From 1991, the Czech Republic, originally as part of Czechoslovakia and since 1993 in its own right, has been a member of the Visegrád Group and from 1995, the OECD. The Czech Republic joined NATO on 12 March 1999 and the European Union on 1 May 2004. On 21 December 2007 the Czech Republic joined the Schengen Area.

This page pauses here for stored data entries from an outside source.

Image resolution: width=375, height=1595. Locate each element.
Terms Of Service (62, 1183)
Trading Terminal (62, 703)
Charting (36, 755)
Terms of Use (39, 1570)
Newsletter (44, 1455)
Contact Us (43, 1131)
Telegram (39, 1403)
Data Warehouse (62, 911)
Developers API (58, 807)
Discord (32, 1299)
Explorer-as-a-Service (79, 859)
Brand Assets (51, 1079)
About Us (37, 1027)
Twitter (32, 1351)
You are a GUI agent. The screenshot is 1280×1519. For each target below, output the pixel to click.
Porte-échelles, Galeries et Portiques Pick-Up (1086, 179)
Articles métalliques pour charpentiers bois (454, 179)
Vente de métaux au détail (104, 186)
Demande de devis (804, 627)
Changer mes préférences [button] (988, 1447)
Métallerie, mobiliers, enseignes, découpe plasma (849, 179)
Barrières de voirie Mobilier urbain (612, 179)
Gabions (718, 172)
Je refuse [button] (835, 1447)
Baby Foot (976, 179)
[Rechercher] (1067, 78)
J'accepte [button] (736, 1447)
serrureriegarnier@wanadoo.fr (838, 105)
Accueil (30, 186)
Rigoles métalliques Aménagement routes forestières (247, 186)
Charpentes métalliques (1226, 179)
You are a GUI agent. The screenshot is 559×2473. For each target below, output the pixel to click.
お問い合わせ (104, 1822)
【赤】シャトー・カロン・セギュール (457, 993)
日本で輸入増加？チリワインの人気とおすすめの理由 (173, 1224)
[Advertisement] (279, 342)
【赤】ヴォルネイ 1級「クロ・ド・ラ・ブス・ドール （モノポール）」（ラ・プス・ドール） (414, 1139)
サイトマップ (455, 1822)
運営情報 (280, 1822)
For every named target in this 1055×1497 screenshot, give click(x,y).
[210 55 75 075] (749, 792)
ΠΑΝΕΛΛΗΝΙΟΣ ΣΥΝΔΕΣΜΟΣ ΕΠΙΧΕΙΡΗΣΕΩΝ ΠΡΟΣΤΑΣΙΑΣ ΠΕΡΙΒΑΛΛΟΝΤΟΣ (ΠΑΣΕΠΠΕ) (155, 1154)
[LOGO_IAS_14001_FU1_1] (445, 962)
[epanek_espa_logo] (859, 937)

Until 2017, either the Czech Social Democratic Party or the Civic Democratic Party had led the governments of the Czech Republic. In October 2017, the right-wing populist movement ANO 2011, led by the country's second-richest man, Andrej Babiš, who won the election with three times the vote of his closest rival, the centre-right Civic Democrats. In December 2017, Czech President Miloš Zeman appointed Andrej Babiš as the new prime minister.

On 28 November 2021, Czech President Miloš Zeman appointed opposition leader Petr Fiala as the country's new prime minister. The centre-right coalition Spolu (meaning Together) won tightly contested legislative elections in October 2021 against Prime Minister Andrej Babiš and his ANO party. In January 2023, Former NATO general Petr Pavel won the election runoff over Andrej Babiš to succeed Miloš Zeman as the fourth president of the Czech Republic. In December 2025, Babis returned as the Czech Republic's new prime minister, following the ANO party's win in the October parliamentary election.